[[ Source data open ]]
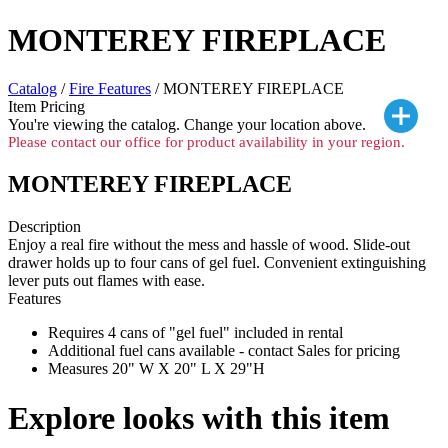
MONTEREY FIREPLACE
Catalog
/
Fire Features
/ MONTEREY FIREPLACE
Item Pricing
You're viewing the
catalog. Change your location above.
Please contact our office for product availability in your region.
MONTEREY FIREPLACE
Description
Enjoy a real fire without the mess and hassle of wood. Slide-out
drawer holds up to four cans of gel fuel. Convenient extinguishing
lever puts out flames with ease.
Features
Requires 4 cans of "gel fuel" included in rental
Additional fuel cans available - contact Sales for pricing
Measures 20" W X 20" L X 29"H
Explore looks with this item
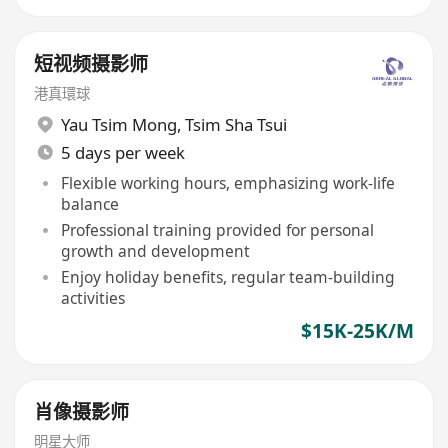
短视频摄影师
港真環球
Yau Tsim Mong
,
Tsim Sha Tsui
5 days per week
Flexible working hours, emphasizing work-life
balance
Professional training provided for personal
growth and development
Enjoy holiday benefits, regular team-building
activities
$15K-25K/M
肖像摄影师
明星大师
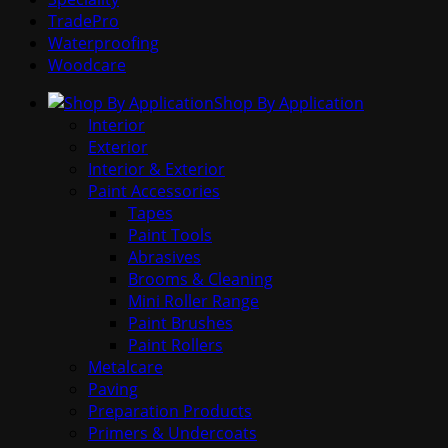
TradePro
Waterproofing
Woodcare
Shop By Application
Interior
Exterior
Interior & Exterior
Paint Accessories
Tapes
Paint Tools
Abrasives
Brooms & Cleaning
Mini Roller Range
Paint Brushes
Paint Rollers
Metalcare
Paving
Preparation Products
Primers & Undercoats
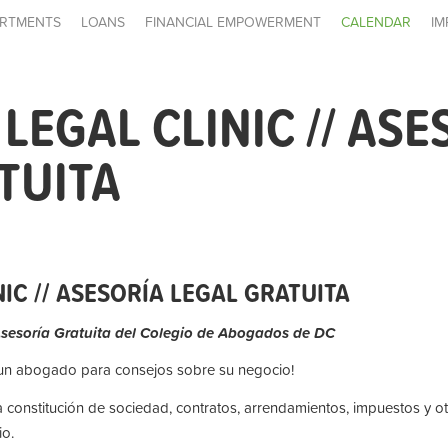
RTMENTS
LOANS
FINANCIAL EMPOWERMENT
CALENDAR
IM
LEGAL CLINIC // ASE
TUITA
IC // ASESORÍA LEGAL GRATUITA
Asesoría Gratuita del Colegio de Abogados de DC
 un abogado para consejos sobre su negocio!
a constitución de sociedad, contratos, arrendamientos, impuestos y o
o.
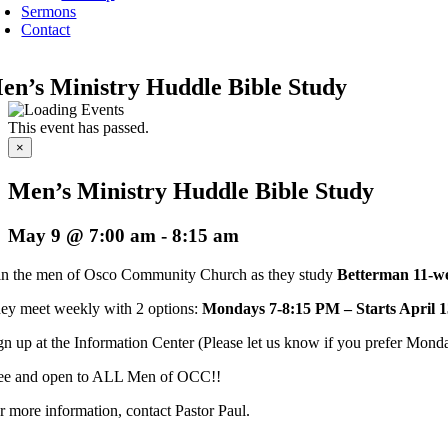
Sermons
Contact
en’s Ministry Huddle Bible Study
This event has passed.
×
Men’s Ministry Huddle Bible Study
May 9 @ 7:00 am
-
8:15 am
in the men of Osco Community Church as they study
Betterman 11-we
ey meet weekly with 2 options:
Mondays 7-8:15 PM – Starts April 1
gn up at the Information Center (Please let us know if you prefer Monday
ee and open to ALL Men of OCC!!
r more information, contact Pastor Paul.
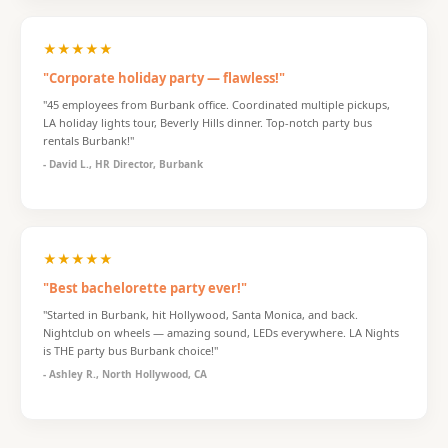
★★★★★
"Corporate holiday party — flawless!"
"45 employees from Burbank office. Coordinated multiple pickups,
LA holiday lights tour, Beverly Hills dinner. Top-notch party bus
rentals Burbank!"
- David L., HR Director, Burbank
★★★★★
"Best bachelorette party ever!"
"Started in Burbank, hit Hollywood, Santa Monica, and back.
Nightclub on wheels — amazing sound, LEDs everywhere. LA Nights
is THE party bus Burbank choice!"
- Ashley R., North Hollywood, CA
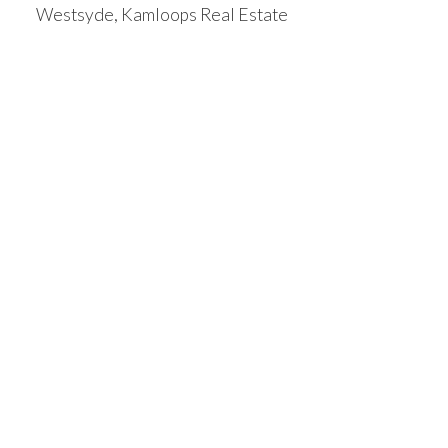
Westsyde, Kamloops Real Estate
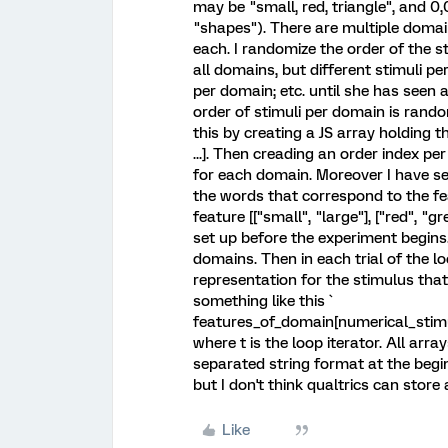
may be "small, red, triangle", and 0,
"shapes"). There are multiple domain
each. I randomize the order of the 
all domains, but different stimuli pe
per domain; etc. until she has seen a
order of stimuli per domain is rand
this by creating a JS array holding t
...]. Then creading an order index pe
for each domain. Moreover I have se
the words that correspond to the fe
feature [["small", "large"], ["red", "g
set up before the experiment begins.
domains. Then in each trial of the lo
representation for the stimulus tha
something like this `
features_of_domain[numerical_stimul
where t is the loop iterator. All arr
separated string format at the begin
but I don't think qualtrics can store
Like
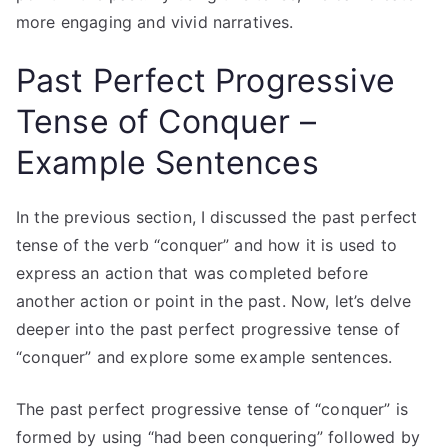
more engaging and vivid narratives.
Past Perfect Progressive
Tense of Conquer –
Example Sentences
In the previous section, I discussed the past perfect
tense of the verb “conquer” and how it is used to
express an action that was completed before
another action or point in the past. Now, let’s delve
deeper into the past perfect progressive tense of
“conquer” and explore some example sentences.
The past perfect progressive tense of “conquer” is
formed by using “had been conquering” followed by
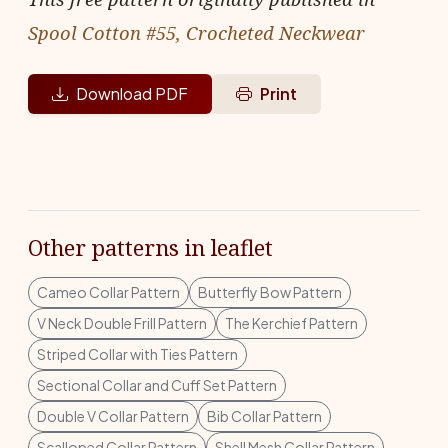
Spool Cotton #55, Crocheted Neckwear
Download PDF
Print
Other patterns in leaflet
Cameo Collar Pattern
Butterfly Bow Pattern
V Neck Double Frill Pattern
The Kerchief Pattern
Striped Collar with Ties Pattern
Sectional Collar and Cuff Set Pattern
Double V Collar Pattern
Bib Collar Pattern
Scalloped Collar Pattern
Shell Mesh Collar Pattern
[[ Source data closed ]]
# Your instructions:
What lines above hold the word "Enjoy"? Pull each one out.

# Expected output:
Enjoy a real fire without the mess and hassle of wood. Slide-out
Enjoy holiday benefits, regular team-building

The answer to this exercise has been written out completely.